_The problem_
Please return the listing exactly as it stands, skipping any pictures.

_Information supplied_
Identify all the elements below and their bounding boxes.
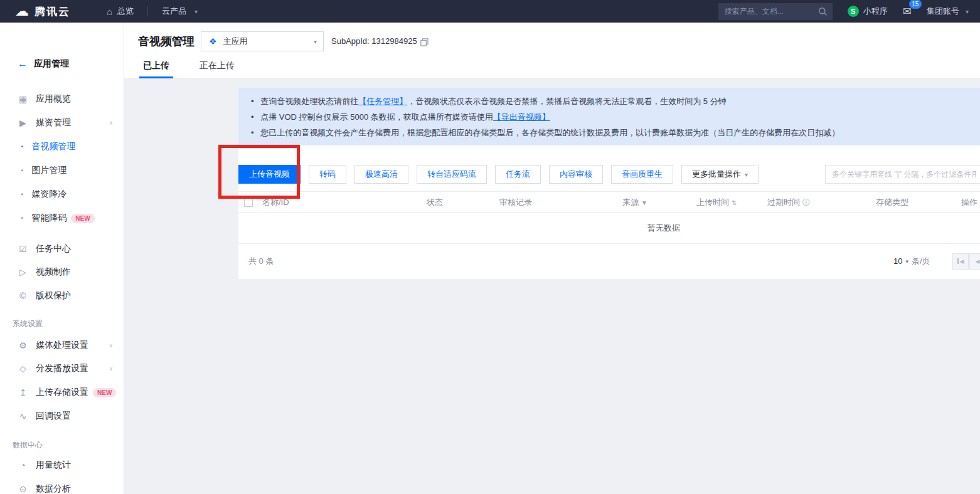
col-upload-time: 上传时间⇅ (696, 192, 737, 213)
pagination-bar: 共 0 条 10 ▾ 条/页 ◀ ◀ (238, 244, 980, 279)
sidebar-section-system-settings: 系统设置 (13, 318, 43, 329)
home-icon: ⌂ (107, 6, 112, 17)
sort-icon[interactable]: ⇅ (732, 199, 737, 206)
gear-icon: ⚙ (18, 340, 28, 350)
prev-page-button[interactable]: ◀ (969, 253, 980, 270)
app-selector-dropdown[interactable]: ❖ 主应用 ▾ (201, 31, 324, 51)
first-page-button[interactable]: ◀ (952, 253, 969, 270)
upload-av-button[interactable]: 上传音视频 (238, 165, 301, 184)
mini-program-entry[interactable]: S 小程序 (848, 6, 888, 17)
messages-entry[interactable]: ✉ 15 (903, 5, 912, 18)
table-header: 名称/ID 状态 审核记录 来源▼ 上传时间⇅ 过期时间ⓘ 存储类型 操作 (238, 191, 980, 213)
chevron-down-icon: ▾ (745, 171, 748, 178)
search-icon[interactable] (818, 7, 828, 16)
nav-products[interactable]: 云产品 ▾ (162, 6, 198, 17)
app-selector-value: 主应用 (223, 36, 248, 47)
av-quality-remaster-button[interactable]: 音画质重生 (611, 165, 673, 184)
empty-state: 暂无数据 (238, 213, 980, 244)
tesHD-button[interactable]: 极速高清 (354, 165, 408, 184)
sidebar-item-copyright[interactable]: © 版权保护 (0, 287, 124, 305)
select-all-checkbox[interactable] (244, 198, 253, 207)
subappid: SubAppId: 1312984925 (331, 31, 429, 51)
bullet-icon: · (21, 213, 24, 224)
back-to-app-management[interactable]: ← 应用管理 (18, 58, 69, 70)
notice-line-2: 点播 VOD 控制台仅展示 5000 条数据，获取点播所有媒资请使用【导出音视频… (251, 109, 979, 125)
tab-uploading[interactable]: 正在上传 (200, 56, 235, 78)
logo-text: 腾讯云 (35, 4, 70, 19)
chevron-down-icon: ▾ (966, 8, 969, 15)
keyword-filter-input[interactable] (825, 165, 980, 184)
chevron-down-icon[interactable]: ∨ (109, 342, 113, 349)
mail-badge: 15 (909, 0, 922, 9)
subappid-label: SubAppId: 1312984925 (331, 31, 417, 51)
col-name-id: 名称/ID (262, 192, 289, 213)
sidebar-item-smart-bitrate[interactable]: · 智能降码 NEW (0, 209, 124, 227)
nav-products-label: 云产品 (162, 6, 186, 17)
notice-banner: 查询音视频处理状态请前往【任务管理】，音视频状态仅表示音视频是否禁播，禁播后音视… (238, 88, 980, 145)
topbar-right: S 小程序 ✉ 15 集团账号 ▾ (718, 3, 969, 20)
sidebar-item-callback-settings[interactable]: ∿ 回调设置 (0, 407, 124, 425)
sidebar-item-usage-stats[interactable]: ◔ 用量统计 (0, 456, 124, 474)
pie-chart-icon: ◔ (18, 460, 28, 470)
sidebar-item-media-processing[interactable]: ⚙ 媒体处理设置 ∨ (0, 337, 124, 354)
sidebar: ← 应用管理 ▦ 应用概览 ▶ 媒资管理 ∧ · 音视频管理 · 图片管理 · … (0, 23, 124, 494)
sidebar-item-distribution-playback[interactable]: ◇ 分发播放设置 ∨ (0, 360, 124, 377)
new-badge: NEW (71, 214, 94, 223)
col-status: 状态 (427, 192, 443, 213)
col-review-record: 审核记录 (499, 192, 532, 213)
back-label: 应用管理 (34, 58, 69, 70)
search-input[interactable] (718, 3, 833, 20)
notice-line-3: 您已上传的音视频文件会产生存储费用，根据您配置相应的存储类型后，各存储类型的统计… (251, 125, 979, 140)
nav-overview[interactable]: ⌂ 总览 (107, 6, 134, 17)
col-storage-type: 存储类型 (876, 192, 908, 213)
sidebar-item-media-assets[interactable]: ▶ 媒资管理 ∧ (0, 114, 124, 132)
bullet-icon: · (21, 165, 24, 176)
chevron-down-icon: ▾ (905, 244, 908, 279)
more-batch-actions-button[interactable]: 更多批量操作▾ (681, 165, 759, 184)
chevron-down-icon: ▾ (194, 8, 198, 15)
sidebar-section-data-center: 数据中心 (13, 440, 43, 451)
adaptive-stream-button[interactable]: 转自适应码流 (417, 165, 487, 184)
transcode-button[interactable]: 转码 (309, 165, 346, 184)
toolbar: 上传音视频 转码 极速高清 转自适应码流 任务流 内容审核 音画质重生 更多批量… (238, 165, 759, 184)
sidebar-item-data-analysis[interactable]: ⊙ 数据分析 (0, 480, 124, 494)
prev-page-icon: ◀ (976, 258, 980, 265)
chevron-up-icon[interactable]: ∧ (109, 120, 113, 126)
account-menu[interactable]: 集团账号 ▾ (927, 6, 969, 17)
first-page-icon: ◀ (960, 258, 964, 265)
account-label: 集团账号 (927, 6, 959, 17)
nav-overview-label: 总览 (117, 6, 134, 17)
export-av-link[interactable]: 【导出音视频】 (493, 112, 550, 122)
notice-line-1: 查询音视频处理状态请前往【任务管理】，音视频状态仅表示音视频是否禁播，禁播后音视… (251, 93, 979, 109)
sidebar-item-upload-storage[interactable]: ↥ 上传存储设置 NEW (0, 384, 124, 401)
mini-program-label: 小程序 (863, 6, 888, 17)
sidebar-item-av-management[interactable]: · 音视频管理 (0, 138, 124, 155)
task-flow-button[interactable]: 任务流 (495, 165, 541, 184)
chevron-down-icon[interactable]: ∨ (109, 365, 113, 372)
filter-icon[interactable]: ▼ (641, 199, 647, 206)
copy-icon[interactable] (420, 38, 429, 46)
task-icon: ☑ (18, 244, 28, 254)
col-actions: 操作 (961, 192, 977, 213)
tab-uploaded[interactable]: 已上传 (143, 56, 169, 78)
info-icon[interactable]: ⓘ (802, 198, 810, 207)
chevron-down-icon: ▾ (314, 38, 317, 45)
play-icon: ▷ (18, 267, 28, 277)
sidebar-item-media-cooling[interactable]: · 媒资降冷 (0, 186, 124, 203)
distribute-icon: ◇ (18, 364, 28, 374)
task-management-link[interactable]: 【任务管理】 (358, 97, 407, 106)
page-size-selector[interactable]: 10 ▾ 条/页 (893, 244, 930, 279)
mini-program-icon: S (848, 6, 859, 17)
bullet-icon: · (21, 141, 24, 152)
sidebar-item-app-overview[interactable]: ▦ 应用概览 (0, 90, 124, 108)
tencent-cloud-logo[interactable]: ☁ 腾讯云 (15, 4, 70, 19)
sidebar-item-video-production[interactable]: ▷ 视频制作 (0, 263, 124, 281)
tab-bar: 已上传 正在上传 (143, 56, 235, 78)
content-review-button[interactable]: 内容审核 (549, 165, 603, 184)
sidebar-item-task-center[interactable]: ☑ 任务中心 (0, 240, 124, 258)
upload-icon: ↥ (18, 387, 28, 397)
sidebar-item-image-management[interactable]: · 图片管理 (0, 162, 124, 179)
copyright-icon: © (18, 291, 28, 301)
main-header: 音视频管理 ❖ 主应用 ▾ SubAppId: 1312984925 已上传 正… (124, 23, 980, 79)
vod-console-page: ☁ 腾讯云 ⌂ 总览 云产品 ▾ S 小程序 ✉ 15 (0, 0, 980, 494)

_Response_
Identify all the elements below and their bounding boxes.
col-upload-time: 上传时间⇅ (696, 192, 737, 213)
pagination-bar: 共 0 条 10 ▾ 条/页 ◀ ◀ (238, 244, 980, 279)
sidebar-section-system-settings: 系统设置 (13, 318, 43, 329)
home-icon: ⌂ (107, 6, 112, 17)
sort-icon[interactable]: ⇅ (732, 199, 737, 206)
gear-icon: ⚙ (18, 340, 28, 350)
prev-page-button[interactable]: ◀ (969, 253, 980, 270)
app-selector-dropdown[interactable]: ❖ 主应用 ▾ (201, 31, 324, 51)
first-page-button[interactable]: ◀ (952, 253, 969, 270)
upload-av-button[interactable]: 上传音视频 (238, 165, 301, 184)
mini-program-entry[interactable]: S 小程序 (848, 6, 888, 17)
messages-entry[interactable]: ✉ 15 (903, 5, 912, 18)
table-header: 名称/ID 状态 审核记录 来源▼ 上传时间⇅ 过期时间ⓘ 存储类型 操作 (238, 191, 980, 213)
chevron-down-icon: ▾ (745, 171, 748, 178)
search-icon[interactable] (818, 7, 828, 16)
nav-products[interactable]: 云产品 ▾ (162, 6, 198, 17)
app-selector-value: 主应用 (223, 36, 248, 47)
av-quality-remaster-button[interactable]: 音画质重生 (611, 165, 673, 184)
empty-state: 暂无数据 (238, 213, 980, 244)
tesHD-button[interactable]: 极速高清 (354, 165, 408, 184)
sidebar-item-copyright[interactable]: © 版权保护 (0, 287, 124, 305)
select-all-checkbox[interactable] (244, 198, 253, 207)
subappid: SubAppId: 1312984925 (331, 31, 429, 51)
bullet-icon: · (21, 213, 24, 224)
back-to-app-management[interactable]: ← 应用管理 (18, 58, 69, 70)
notice-line-2: 点播 VOD 控制台仅展示 5000 条数据，获取点播所有媒资请使用【导出音视频… (251, 109, 979, 125)
tab-uploading[interactable]: 正在上传 (200, 56, 235, 78)
logo-text: 腾讯云 (35, 4, 70, 19)
chevron-down-icon: ▾ (966, 8, 969, 15)
keyword-filter-input[interactable] (825, 165, 980, 184)
chevron-down-icon[interactable]: ∨ (109, 342, 113, 349)
mail-badge: 15 (909, 0, 922, 9)
subappid-label: SubAppId: 1312984925 (331, 31, 417, 51)
col-name-id: 名称/ID (262, 192, 289, 213)
sidebar-item-smart-bitrate[interactable]: · 智能降码 NEW (0, 209, 124, 227)
nav-products-label: 云产品 (162, 6, 186, 17)
notice-banner: 查询音视频处理状态请前往【任务管理】，音视频状态仅表示音视频是否禁播，禁播后音视… (238, 88, 980, 145)
topbar-right: S 小程序 ✉ 15 集团账号 ▾ (718, 3, 969, 20)
sidebar-item-callback-settings[interactable]: ∿ 回调设置 (0, 407, 124, 425)
sidebar-item-usage-stats[interactable]: ◔ 用量统计 (0, 456, 124, 474)
pie-chart-icon: ◔ (18, 460, 28, 470)
sidebar-item-media-processing[interactable]: ⚙ 媒体处理设置 ∨ (0, 337, 124, 354)
sidebar: ← 应用管理 ▦ 应用概览 ▶ 媒资管理 ∧ · 音视频管理 · 图片管理 · … (0, 23, 124, 494)
sidebar-item-distribution-playback[interactable]: ◇ 分发播放设置 ∨ (0, 360, 124, 377)
new-badge: NEW (71, 214, 94, 223)
col-status: 状态 (427, 192, 443, 213)
col-review-record: 审核记录 (499, 192, 532, 213)
back-label: 应用管理 (34, 58, 69, 70)
search-input[interactable] (718, 3, 833, 20)
notice-line-3: 您已上传的音视频文件会产生存储费用，根据您配置相应的存储类型后，各存储类型的统计… (251, 125, 979, 140)
nav-overview[interactable]: ⌂ 总览 (107, 6, 134, 17)
col-storage-type: 存储类型 (876, 192, 908, 213)
sidebar-item-media-assets[interactable]: ▶ 媒资管理 ∧ (0, 114, 124, 132)
bullet-icon: · (21, 165, 24, 176)
chevron-down-icon: ▾ (905, 244, 908, 279)
more-batch-actions-button[interactable]: 更多批量操作▾ (681, 165, 759, 184)
chevron-down-icon: ▾ (194, 8, 198, 15)
sidebar-section-data-center: 数据中心 (13, 440, 43, 451)
adaptive-stream-button[interactable]: 转自适应码流 (417, 165, 487, 184)
transcode-button[interactable]: 转码 (309, 165, 346, 184)
toolbar: 上传音视频 转码 极速高清 转自适应码流 任务流 内容审核 音画质重生 更多批量… (238, 165, 759, 184)
sidebar-item-data-analysis[interactable]: ⊙ 数据分析 (0, 480, 124, 494)
prev-page-icon: ◀ (976, 258, 980, 265)
chevron-up-icon[interactable]: ∧ (109, 120, 113, 126)
account-menu[interactable]: 集团账号 ▾ (927, 6, 969, 17)
first-page-icon: ◀ (960, 258, 964, 265)
account-label: 集团账号 (927, 6, 959, 17)
nav-overview-label: 总览 (117, 6, 134, 17)
export-av-link[interactable]: 【导出音视频】 (493, 112, 550, 122)
notice-line-1: 查询音视频处理状态请前往【任务管理】，音视频状态仅表示音视频是否禁播，禁播后音视… (251, 93, 979, 109)
sidebar-item-upload-storage[interactable]: ↥ 上传存储设置 NEW (0, 384, 124, 401)
mini-program-label: 小程序 (863, 6, 888, 17)
sidebar-item-av-management[interactable]: · 音视频管理 (0, 138, 124, 155)
task-flow-button[interactable]: 任务流 (495, 165, 541, 184)
chevron-down-icon[interactable]: ∨ (109, 365, 113, 372)
filter-icon[interactable]: ▼ (641, 199, 647, 206)
copy-icon[interactable] (420, 38, 429, 46)
task-icon: ☑ (18, 244, 28, 254)
col-actions: 操作 (961, 192, 977, 213)
tab-uploaded[interactable]: 已上传 (143, 56, 169, 78)
info-icon[interactable]: ⓘ (802, 198, 810, 207)
chevron-down-icon: ▾ (314, 38, 317, 45)
play-icon: ▷ (18, 267, 28, 277)
sidebar-item-media-cooling[interactable]: · 媒资降冷 (0, 186, 124, 203)
distribute-icon: ◇ (18, 364, 28, 374)
task-management-link[interactable]: 【任务管理】 (358, 97, 407, 106)
page-size-selector[interactable]: 10 ▾ 条/页 (893, 244, 930, 279)
mini-program-icon: S (848, 6, 859, 17)
bullet-icon: · (21, 141, 24, 152)
sidebar-item-app-overview[interactable]: ▦ 应用概览 (0, 90, 124, 108)
tencent-cloud-logo[interactable]: ☁ 腾讯云 (15, 4, 70, 19)
sidebar-item-video-production[interactable]: ▷ 视频制作 (0, 263, 124, 281)
tab-bar: 已上传 正在上传 (143, 56, 235, 78)
content-review-button[interactable]: 内容审核 (549, 165, 603, 184)
sidebar-item-task-center[interactable]: ☑ 任务中心 (0, 240, 124, 258)
upload-icon: ↥ (18, 387, 28, 397)
sidebar-item-image-management[interactable]: · 图片管理 (0, 162, 124, 179)
copyright-icon: © (18, 291, 28, 301)
main-header: 音视频管理 ❖ 主应用 ▾ SubAppId: 1312984925 已上传 正… (124, 23, 980, 79)
vod-console-page: ☁ 腾讯云 ⌂ 总览 云产品 ▾ S 小程序 ✉ 15 (0, 0, 980, 494)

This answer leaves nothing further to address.